Stalin i nierządnice

Kobiety lekkich obyczajów były równie niewygodne ideologicznie jak kułacy i ziemianie. Prostytucja miała występować tylko w krajach burżuazyjnych. Tym samym deportacja prostytutek stanowiła przejaw walki klasowej - pisze Marcin Zaremba w tygodniku "Polityka".

O świcie 9 kwietnia 1940 r. do mieszkań ponad tysiąca prostytutek, mieszkających na terenach zajętych przez Związek Radziecki we wrześniu 1939 r., weszły grupy operacyjne. Kobietom dano na spakowanie kilkanaście minut. Podobnie jak inni deportowani formalnie miały prawo wziąć ze sobą odzież, pościel, naczynia kuchenne, miesięczny zapas żywności, pieniądze oraz przedmioty wartościowe, nie więcej jednak niż 100 kg na osobę.

Źródła milczą, jak przebiegało aresztowanie i czy kobiety od razu załadowano do wagonów. Jedno jest pewne – stały się forpocztą drugiej deportacji, która zaczęła się o świcie 13 kwietnia. Tego dnia bowiem do wcześniej aresztowanych kobiet dołączyły rodziny osób uwięzionych przez NKWD oraz rodziny jeńców trzech obozów specjalnych – Kozielska, Starobielska i Ostaszkowa.

Wyplenienie prostytucji równało się udowodnieniu, że wystarczy zmienić własność środków produkcji, aby kobiety przestały prostytuować się zarabiając na utrzymanie. Prostytutka – istota zdegradowana, zależna od mężczyzny – była zaprzeczeniem nowego, rewolucyjnego wizerunku kobiety: traktorzystki, kołchoźnicy, robotnicy. Kobiety osiągającej sukces zawodowy, rosłej i mocnej jak na socrealistycznych rzeźbach, gdzie jej obfite piersi i kwadratowe biodra nie były zapowiedzią miłosnych igraszek, lecz prokreacji na rzecz zwycięstwa kraju.
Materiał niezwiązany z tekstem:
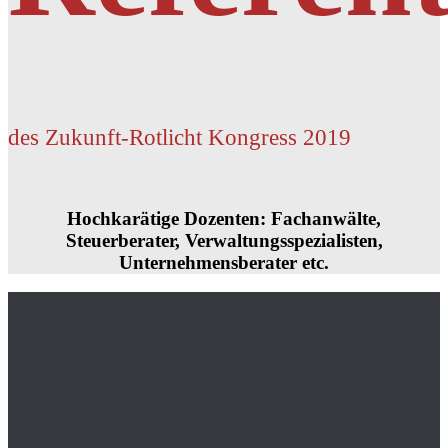
des Zukunft-Rotlicht Kongress 2019
Hochkarätige Dozenten: Fachanwälte,
Steuerberater, Verwaltungsspezialisten,
Unternehmensberater etc.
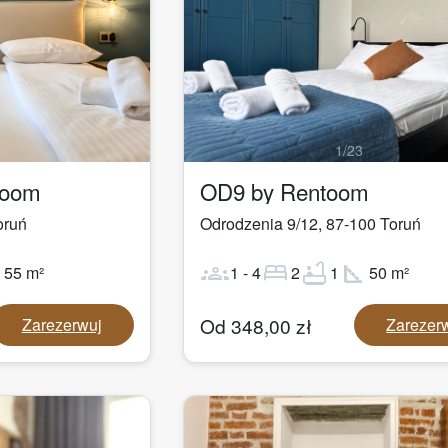
1
/
23
toom
OD9 by Rentoom
oruń
Odrodzenia 9/12
,
87-100
Toruń
ot
groups
bed
bathtub
square_foot
55
m²
1
-
4
2
1
50
m²
Od
348,00
zł
Zarezerwuj
Zarezer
„Stalin nie był kobieciarzem – kreśli jego sylwetkę Simon Sebag Montefiore w książce „Stalin. Dwór czerwonego cara”. – Zaślubił bolszewizm i związał się ze sprawą rewolucji. Wszelkie uczucia prywatne odgrywały drugorzędną rolę w porównaniu z dobrem ludzkości, które mógł zapewnić marksizm-leninizm”. Nie ulega wątpliwości, że jego neurotyczna osobowość graniczyła z patologią. Granica została przekroczona po samobójczej śmierci jego żony Nadii Alliłujewej w 1932 r.

Spowodowała ona brzemienne w skutkach zmiany w charakterze dyktatora. Nie tylko stoczył się w morderczą paranoję, ale także zdziwaczał, stał się niesłychanie podejrzliwy, również wobec kobiet. W relacjach z nimi jeszcze bardziej się usztywnił. Wcześniej otoczony ich wianuszkiem, zaczął je eliminować ze swojego otoczenia. Nad biseksualne libacje począł przedkładać wyłącznie męskie, podczas których najbliżsi członkowie jego dworu tańczyli ze sobą - czytamy w tygodniku "Polityka".